WORK ORDER » Only one stretch of the listing below is wanted. Begin at the line that has "About (511, 2009)", stop after the line that has "Testimonials (80, 2057)", and repeat every line in between exactly.

RECORDS FOR THIS TASK »
+ + + + +

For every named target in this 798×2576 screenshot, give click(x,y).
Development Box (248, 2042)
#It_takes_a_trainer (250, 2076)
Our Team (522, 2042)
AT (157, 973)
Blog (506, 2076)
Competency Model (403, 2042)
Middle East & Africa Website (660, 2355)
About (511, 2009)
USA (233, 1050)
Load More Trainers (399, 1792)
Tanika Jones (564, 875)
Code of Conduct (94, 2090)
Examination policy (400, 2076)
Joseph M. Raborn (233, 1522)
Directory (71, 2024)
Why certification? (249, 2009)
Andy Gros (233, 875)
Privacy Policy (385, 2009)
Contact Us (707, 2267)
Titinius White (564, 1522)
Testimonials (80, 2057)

+ + + + +

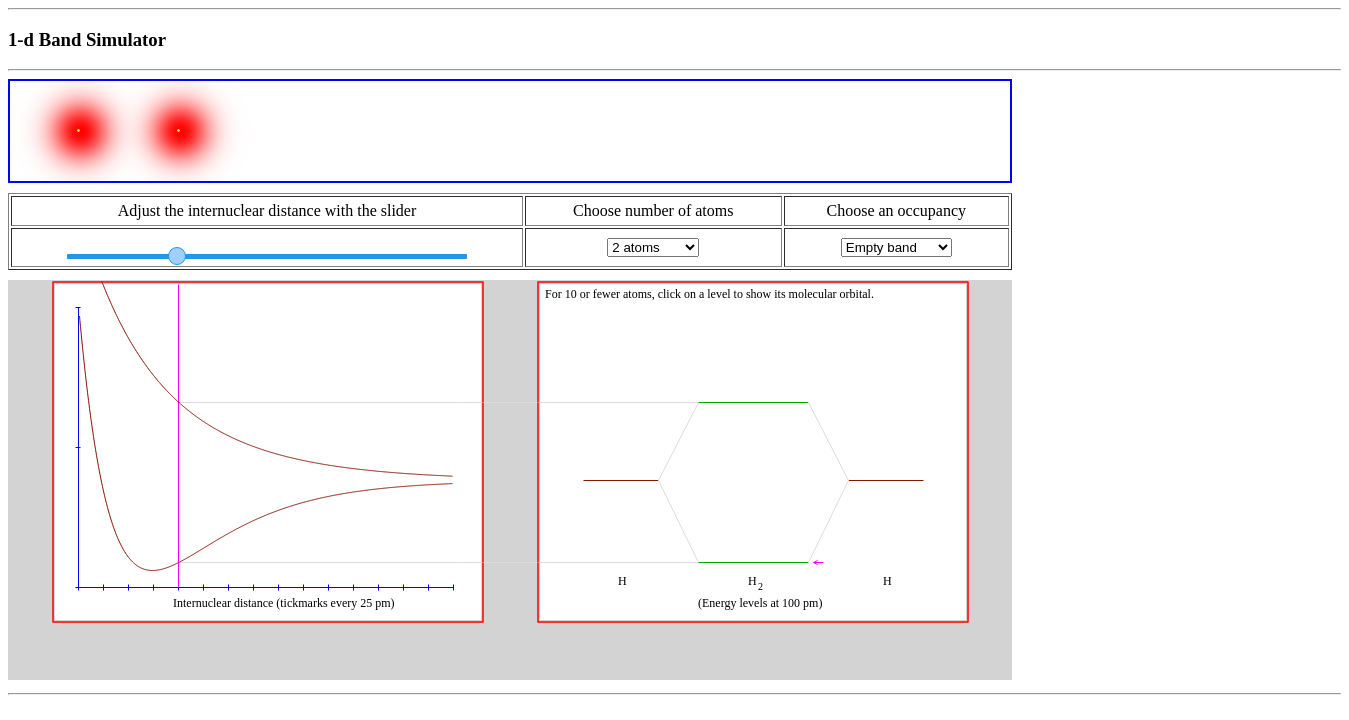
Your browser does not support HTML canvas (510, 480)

+ + + + +

WRITTEN ANSWER »
About (511, 2009)
USA (233, 1050)
Load More Trainers (399, 1792)
Tanika Jones (564, 875)
Code of Conduct (94, 2090)
Examination policy (400, 2076)
Joseph M. Raborn (233, 1522)
Directory (71, 2024)
Why certification? (249, 2009)
Andy Gros (233, 875)
Privacy Policy (385, 2009)
Contact Us (707, 2267)
Titinius White (564, 1522)
Testimonials (80, 2057)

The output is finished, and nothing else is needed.